School of Computer Engineering, Nanyang Technological University, 50 Nanyang Avenue, Singapore.
Neuroimage. 2010 Jan 1;49(1):225-39. doi: 10.1016/j.neuroimage.2009.08.050. Epub 2009 Sep 2.
Removal of non-brain tissues, particularly dura, is an important step in enabling accurate measurement of brain structures. Many popular methods rely on iterative surface deformation to fit the brain boundary and tend to leave residual dura. Similar to other approaches, the method proposed here uses intensity thresholding followed by removal of narrow connections to obtain a brain mask. However, instead of using morphological operations to remove narrow connections, a graph theoretic image segmentation technique was used to position cuts that isolate and remove dura. This approach performed well on both the standardized IBSR test data sets and empirically derived data. Compared to the Hybrid Watershed Algorithm (HWA; (Segonne et al., 2004)) the novel approach achieved an additional 10-30% of dura removal without incurring further brain tissue erosion.

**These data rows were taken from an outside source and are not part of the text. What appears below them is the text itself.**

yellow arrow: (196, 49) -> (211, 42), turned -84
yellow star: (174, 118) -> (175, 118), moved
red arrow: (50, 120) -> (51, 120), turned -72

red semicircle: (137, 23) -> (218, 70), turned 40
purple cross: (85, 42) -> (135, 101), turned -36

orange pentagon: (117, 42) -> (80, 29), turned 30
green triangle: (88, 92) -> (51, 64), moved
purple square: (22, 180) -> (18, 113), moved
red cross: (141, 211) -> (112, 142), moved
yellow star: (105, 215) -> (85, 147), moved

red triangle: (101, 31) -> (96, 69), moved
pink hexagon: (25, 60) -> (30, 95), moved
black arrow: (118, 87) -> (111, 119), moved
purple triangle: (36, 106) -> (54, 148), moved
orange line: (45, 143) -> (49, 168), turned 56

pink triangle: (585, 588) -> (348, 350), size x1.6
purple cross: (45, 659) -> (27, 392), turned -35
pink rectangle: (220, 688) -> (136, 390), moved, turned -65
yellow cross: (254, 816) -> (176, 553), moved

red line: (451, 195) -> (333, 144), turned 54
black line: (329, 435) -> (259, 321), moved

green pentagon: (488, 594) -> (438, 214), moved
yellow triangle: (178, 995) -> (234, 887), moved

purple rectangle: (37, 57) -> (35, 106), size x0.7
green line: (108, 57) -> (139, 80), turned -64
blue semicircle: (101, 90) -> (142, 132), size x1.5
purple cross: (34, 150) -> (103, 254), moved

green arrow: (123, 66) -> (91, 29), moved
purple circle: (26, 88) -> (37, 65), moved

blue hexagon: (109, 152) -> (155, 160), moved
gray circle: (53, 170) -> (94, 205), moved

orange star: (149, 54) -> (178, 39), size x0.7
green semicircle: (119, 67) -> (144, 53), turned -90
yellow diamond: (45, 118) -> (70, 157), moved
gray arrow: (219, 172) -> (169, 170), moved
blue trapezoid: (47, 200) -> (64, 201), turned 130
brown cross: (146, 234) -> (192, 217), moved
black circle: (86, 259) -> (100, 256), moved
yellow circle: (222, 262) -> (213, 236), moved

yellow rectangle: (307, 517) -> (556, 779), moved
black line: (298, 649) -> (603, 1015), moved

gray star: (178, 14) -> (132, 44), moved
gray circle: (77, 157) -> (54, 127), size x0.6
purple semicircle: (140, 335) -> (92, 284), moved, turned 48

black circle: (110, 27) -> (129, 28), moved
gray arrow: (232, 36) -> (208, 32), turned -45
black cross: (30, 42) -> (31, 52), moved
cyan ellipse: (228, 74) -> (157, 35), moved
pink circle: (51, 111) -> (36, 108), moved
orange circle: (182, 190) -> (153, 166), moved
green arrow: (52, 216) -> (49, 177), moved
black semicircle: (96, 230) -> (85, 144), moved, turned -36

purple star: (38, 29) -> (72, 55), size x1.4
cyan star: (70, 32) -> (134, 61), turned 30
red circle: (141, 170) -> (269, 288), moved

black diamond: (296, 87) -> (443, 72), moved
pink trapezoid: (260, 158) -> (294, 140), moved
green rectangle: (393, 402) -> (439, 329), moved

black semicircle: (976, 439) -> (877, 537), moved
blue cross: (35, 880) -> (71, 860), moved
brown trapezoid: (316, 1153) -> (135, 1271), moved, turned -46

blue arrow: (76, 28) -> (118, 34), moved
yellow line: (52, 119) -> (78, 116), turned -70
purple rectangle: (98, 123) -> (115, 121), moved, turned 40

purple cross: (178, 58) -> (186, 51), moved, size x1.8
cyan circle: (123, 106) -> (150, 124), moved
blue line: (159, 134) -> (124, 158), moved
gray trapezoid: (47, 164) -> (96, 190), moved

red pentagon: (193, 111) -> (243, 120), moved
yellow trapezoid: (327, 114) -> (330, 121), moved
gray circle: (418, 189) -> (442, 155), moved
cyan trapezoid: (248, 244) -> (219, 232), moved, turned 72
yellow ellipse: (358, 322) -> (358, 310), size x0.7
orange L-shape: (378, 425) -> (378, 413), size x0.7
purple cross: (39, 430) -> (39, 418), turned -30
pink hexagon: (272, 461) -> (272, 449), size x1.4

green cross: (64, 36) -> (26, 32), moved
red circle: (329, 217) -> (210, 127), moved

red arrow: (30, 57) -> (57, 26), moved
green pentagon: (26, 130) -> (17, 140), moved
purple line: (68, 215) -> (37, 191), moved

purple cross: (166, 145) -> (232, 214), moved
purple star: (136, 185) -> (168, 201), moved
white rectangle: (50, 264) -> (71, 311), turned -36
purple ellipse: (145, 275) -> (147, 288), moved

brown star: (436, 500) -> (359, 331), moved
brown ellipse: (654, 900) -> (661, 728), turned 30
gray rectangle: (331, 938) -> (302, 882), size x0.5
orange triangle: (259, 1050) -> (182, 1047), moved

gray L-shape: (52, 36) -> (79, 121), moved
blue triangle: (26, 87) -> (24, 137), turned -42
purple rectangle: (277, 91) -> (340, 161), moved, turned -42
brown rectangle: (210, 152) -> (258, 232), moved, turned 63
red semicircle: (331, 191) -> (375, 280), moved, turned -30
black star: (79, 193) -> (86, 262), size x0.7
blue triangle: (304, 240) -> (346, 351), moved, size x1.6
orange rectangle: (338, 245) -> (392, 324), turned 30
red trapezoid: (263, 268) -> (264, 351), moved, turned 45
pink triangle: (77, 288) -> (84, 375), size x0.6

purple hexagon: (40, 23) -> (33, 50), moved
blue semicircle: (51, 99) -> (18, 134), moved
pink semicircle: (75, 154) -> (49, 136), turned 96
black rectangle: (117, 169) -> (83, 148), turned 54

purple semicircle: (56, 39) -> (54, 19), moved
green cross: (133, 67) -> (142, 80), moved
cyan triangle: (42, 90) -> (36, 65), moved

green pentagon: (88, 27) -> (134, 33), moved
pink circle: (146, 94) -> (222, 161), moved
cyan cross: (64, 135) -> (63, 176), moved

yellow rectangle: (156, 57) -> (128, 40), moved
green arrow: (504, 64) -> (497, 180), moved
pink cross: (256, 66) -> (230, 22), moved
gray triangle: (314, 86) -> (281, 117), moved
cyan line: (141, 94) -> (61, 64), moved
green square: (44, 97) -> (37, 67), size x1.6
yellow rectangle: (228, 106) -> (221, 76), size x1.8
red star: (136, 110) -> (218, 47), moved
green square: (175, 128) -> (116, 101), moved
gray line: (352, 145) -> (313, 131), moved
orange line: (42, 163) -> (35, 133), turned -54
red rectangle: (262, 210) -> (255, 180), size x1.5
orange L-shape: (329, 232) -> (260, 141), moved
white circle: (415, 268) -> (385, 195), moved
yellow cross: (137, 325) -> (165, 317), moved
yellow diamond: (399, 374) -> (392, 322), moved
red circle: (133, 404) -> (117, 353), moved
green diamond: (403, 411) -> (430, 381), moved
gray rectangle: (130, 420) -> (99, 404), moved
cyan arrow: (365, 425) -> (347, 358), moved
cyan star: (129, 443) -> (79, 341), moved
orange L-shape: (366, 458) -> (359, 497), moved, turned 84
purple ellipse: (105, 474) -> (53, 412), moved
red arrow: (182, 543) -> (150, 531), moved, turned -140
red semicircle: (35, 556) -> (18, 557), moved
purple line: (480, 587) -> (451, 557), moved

The proposed method is best used in conjunction with HWA as the errors produced by the two approaches often occur at different locations and cancel out when their masks are combined. Our experiments indicate that this combination can substantially decrease and often fully avoid cortical surface overestimation in subsequent segmentation.
去除非脑组织,特别是硬脑膜,是实现脑结构精确测量的重要步骤。许多流行的方法都依赖于迭代表面变形来拟合脑边界,并且往往会留下残余的硬脑膜。与其他方法类似,这里提出的方法使用强度阈值化,然后去除狭窄的连接,以获得脑掩模。然而,与使用形态操作去除狭窄连接不同,使用图论图像分割技术来定位切割,以隔离和去除硬脑膜。该方法在标准化的 IBSR 测试数据集和经验衍生数据上都表现良好。与 Hybrid Watershed Algorithm(HWA;(Segonne et al.,2004))相比,该新方法在不进一步侵蚀脑组织的情况下,额外去除了 10-30%的硬脑膜。该方法最好与 HWA 结合使用,因为两种方法产生的误差通常出现在不同的位置,并且在它们的掩模组合时会相互抵消。我们的实验表明,这种组合可以大大减少,并且通常可以完全避免后续分割中皮质表面的高估。